▸ **MATERIALS PROVIDED**
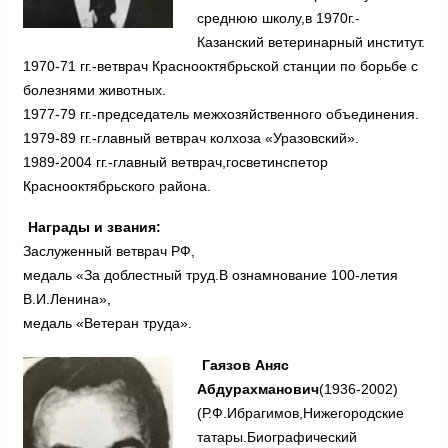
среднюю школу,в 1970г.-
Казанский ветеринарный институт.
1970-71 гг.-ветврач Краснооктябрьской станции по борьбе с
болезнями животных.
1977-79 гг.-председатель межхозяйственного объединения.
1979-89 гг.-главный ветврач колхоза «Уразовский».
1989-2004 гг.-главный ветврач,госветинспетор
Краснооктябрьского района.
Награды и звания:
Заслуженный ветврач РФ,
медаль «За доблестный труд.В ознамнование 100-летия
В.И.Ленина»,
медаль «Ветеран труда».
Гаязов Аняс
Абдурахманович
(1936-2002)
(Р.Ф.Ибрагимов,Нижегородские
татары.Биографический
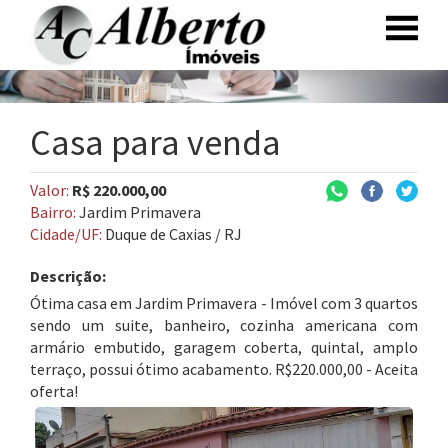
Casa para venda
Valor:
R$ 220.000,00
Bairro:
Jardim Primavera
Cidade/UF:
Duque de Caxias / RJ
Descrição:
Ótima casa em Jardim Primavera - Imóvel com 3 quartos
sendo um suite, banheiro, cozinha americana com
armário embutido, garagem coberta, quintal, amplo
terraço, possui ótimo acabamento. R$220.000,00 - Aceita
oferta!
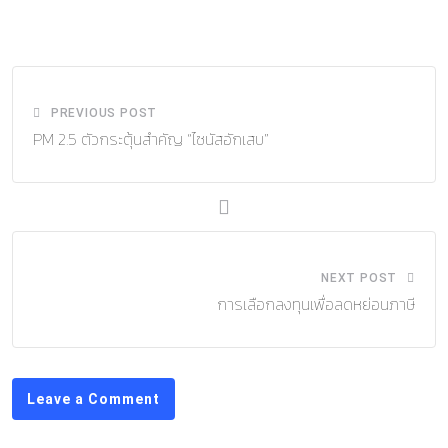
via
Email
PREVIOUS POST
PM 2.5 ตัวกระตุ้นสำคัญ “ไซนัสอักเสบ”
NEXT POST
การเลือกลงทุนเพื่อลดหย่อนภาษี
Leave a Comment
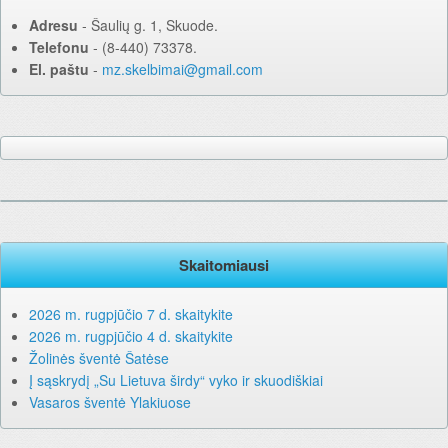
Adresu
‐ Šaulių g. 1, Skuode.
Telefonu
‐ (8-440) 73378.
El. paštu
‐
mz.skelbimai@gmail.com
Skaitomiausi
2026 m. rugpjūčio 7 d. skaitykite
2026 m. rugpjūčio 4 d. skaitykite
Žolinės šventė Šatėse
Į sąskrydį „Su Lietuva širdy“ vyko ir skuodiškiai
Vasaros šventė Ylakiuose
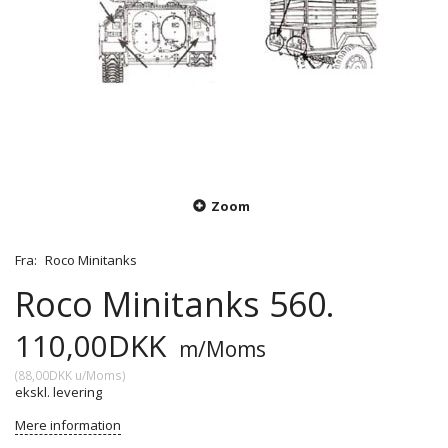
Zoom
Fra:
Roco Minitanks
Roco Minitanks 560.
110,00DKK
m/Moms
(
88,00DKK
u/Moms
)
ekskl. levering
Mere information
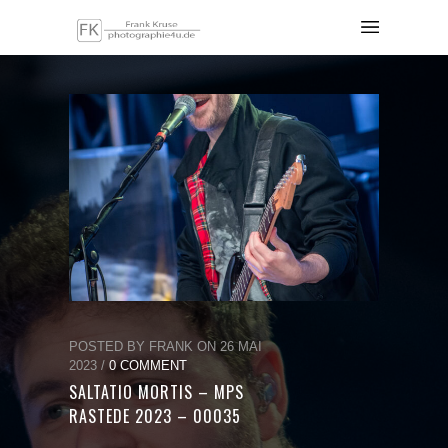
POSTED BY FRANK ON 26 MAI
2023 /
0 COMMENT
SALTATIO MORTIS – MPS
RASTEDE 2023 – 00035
...
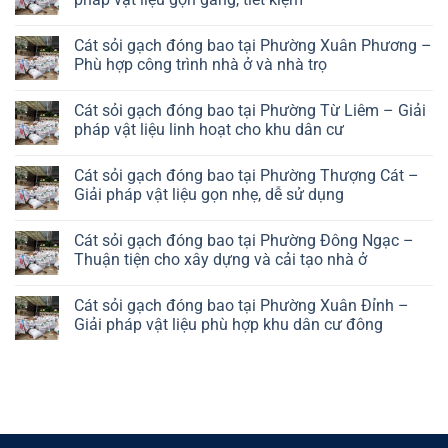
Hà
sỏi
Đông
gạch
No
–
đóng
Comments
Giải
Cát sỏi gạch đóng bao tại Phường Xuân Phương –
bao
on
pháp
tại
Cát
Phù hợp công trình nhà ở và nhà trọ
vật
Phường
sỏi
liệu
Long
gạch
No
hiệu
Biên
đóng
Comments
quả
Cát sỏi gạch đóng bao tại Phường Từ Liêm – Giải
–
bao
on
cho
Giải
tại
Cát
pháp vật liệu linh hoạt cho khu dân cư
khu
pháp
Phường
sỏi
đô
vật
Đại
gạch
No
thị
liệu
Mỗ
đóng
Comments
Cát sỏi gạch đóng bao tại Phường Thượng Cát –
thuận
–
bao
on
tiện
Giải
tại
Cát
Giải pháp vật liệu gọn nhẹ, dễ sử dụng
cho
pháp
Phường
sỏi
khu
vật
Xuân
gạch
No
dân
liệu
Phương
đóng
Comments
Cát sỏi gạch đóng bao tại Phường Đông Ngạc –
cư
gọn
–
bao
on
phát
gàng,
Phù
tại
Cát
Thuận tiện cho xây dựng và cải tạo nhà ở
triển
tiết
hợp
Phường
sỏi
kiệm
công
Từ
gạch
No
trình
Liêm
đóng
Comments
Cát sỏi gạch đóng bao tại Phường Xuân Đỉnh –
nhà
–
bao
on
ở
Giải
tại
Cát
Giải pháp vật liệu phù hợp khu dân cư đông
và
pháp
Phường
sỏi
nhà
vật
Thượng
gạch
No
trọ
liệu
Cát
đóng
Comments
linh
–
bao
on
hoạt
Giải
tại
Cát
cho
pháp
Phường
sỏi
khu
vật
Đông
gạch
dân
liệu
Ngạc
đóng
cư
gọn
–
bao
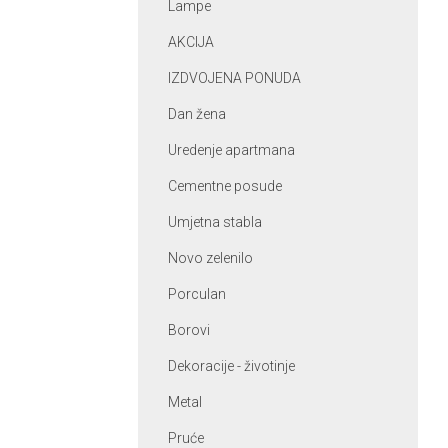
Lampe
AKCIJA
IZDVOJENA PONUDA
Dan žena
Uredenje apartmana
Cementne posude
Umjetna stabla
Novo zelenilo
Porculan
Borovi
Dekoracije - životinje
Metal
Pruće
* * *
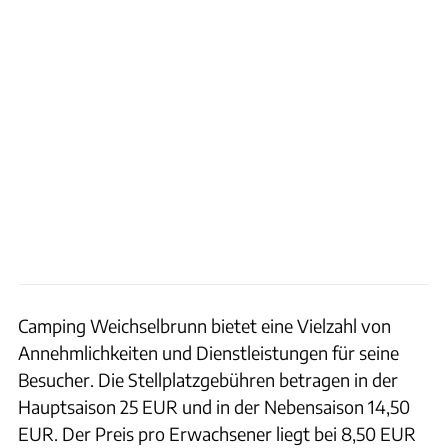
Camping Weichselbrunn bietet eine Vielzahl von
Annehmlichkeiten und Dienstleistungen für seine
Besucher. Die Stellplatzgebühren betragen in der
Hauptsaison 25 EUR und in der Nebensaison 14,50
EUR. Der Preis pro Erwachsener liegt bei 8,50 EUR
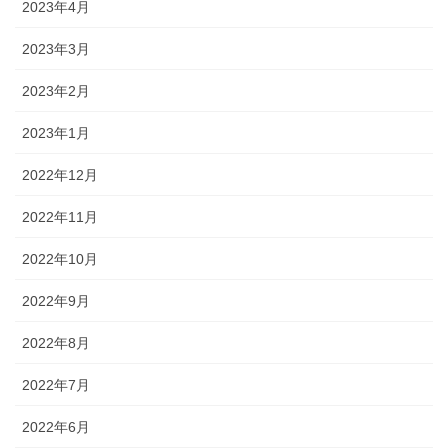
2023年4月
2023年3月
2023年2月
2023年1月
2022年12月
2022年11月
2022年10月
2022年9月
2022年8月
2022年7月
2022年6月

▸ **TO DO**
Show all lines in the preceding material that have "skaitykite" in them.

▸ **WRITTEN ANSWER**
2026 m. rugpjūčio 7 d. skaitykite
2026 m. rugpjūčio 4 d. skaitykite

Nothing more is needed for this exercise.